Records supplied:
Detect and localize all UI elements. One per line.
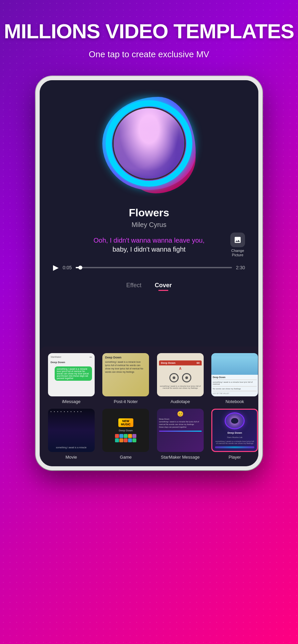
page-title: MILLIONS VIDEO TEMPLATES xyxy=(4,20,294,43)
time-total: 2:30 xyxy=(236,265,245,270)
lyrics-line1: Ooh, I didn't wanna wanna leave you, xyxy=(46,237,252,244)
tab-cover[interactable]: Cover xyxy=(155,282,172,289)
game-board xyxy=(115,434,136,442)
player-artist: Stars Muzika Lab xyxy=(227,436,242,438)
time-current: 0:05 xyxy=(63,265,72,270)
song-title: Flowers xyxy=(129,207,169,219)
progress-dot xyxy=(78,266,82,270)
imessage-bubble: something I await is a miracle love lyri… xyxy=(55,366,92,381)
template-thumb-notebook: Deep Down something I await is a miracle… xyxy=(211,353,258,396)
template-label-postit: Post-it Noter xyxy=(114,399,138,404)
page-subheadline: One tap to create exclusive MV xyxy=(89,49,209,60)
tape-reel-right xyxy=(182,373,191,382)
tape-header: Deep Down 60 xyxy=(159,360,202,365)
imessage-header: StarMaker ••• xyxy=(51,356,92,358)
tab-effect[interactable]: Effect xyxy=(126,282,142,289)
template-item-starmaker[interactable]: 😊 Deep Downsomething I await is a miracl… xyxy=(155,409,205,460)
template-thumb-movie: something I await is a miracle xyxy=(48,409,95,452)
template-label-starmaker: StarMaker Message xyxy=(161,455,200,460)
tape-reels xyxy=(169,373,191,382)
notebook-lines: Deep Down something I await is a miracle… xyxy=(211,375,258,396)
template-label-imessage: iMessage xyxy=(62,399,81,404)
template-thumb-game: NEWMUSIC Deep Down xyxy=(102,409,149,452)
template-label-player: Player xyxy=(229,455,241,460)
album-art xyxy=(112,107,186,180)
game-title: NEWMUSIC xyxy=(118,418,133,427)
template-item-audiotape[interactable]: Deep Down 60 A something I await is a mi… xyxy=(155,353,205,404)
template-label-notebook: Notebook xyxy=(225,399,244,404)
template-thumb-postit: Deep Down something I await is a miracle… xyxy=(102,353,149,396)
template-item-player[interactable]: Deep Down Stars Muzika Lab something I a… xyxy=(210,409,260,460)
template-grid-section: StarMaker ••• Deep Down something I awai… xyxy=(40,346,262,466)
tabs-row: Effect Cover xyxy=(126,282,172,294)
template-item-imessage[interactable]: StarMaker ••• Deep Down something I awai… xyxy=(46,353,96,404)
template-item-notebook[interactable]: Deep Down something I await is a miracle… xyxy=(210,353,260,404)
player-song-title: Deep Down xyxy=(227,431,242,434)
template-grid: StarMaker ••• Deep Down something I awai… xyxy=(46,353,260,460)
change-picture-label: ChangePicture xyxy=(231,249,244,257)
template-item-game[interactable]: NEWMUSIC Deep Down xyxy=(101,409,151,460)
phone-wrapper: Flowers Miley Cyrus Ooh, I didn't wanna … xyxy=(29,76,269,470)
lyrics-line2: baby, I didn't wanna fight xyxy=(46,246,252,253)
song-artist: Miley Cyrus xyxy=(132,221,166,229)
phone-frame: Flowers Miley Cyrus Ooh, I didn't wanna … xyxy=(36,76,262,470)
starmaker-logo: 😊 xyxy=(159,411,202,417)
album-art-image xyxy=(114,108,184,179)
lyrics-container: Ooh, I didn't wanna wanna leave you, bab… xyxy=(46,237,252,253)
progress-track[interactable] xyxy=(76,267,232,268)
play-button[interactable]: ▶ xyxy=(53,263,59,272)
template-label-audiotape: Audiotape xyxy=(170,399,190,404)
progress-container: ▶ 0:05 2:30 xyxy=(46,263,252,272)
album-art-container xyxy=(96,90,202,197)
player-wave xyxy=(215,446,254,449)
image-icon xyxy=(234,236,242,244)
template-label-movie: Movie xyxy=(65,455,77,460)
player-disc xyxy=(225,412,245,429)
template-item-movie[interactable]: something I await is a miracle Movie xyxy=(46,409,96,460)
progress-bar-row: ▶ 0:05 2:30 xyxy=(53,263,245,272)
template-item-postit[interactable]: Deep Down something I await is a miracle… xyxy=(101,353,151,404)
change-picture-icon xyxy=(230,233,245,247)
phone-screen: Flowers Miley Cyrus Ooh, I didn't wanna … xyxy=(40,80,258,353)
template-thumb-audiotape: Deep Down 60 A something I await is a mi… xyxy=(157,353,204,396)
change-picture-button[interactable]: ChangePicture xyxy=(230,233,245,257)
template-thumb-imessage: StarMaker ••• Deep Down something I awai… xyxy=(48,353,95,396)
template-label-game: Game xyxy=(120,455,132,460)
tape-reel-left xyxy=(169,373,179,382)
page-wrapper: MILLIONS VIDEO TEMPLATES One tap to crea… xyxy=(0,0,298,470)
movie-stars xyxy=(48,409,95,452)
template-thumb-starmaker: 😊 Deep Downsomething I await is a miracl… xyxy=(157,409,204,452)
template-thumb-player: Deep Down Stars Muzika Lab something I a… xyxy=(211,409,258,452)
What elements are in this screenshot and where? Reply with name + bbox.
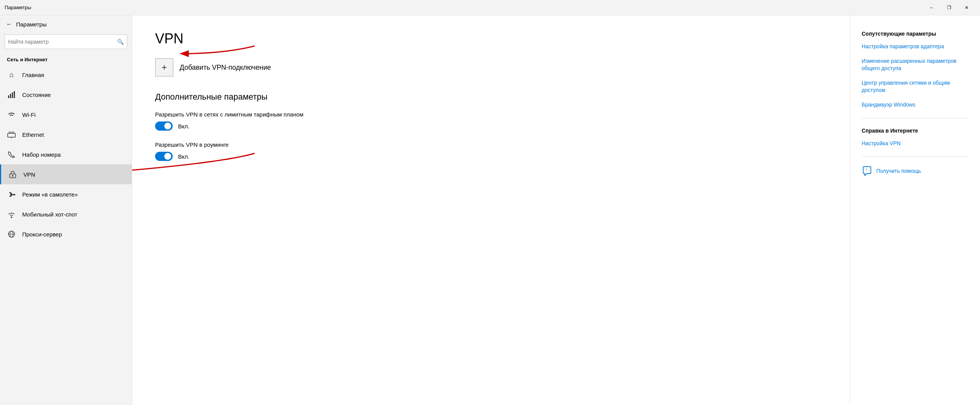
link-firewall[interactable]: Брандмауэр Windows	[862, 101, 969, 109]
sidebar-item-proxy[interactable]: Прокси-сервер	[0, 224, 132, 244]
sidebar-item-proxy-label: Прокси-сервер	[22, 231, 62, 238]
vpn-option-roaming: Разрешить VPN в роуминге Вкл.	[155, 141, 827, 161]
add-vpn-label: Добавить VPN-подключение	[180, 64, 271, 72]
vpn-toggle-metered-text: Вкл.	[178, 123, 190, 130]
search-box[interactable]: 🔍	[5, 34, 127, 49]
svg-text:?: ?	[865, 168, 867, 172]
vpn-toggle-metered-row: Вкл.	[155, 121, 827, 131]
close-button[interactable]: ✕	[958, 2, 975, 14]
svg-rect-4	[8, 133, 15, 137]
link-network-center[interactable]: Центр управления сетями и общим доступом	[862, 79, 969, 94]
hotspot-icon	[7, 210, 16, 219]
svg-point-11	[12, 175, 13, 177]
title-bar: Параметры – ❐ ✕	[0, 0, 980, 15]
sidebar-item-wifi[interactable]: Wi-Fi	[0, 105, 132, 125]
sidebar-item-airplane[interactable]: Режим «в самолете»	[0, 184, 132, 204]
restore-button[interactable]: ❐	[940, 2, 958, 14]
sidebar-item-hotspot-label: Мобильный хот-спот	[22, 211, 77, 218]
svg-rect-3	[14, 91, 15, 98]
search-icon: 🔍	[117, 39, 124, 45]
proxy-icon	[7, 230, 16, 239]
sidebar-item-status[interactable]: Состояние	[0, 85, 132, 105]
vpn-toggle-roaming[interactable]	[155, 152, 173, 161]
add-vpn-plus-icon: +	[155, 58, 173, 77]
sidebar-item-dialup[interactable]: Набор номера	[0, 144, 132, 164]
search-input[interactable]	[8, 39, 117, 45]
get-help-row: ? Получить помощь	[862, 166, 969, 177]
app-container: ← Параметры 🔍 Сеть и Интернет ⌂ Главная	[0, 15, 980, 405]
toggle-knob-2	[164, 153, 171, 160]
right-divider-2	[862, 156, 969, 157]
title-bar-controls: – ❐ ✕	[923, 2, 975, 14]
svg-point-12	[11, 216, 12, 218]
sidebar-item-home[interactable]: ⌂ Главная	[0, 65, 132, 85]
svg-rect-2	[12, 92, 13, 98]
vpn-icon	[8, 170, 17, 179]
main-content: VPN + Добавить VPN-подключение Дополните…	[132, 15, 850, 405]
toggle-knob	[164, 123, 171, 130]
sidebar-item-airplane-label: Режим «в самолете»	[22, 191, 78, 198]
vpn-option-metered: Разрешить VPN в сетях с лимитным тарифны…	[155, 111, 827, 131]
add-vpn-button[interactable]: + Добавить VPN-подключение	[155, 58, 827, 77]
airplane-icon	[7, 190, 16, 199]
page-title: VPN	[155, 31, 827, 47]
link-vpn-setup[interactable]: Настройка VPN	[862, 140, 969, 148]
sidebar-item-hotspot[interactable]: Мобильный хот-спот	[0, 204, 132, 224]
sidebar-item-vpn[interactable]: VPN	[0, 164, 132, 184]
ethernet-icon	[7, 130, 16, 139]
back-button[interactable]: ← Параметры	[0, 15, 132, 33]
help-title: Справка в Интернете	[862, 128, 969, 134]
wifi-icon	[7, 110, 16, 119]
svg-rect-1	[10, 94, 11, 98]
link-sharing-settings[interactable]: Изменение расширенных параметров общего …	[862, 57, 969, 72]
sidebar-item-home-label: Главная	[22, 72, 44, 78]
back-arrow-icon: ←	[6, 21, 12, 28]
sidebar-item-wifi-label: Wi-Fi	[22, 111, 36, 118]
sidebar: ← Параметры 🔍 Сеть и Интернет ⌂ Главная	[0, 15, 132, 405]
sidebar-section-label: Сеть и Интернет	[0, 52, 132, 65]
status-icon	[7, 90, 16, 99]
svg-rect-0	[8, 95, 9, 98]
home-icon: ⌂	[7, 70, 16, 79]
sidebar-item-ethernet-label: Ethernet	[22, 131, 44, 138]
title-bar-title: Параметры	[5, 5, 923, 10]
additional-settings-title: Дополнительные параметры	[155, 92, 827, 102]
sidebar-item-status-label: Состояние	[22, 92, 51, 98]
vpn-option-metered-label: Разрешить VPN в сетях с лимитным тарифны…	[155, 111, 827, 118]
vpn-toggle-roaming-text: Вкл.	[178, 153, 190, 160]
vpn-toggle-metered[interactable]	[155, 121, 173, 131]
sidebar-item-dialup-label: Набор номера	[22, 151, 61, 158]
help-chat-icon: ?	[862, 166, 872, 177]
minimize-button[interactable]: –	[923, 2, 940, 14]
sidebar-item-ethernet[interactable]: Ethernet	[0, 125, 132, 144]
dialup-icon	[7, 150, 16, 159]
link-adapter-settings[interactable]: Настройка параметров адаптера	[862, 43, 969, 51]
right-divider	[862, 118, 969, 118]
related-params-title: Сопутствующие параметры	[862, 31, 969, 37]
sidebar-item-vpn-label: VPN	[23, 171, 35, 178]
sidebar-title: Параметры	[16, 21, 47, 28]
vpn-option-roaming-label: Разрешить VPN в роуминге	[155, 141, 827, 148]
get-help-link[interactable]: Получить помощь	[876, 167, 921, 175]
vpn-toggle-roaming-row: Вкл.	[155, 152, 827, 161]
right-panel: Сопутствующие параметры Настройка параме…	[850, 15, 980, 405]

Exercise aim: Using the listing above, pick out each line that contains the word "time", then copy it.

Answer section:
time-total: 2:30 xyxy=(236,265,245,270)
time-current: 0:05 xyxy=(63,265,72,270)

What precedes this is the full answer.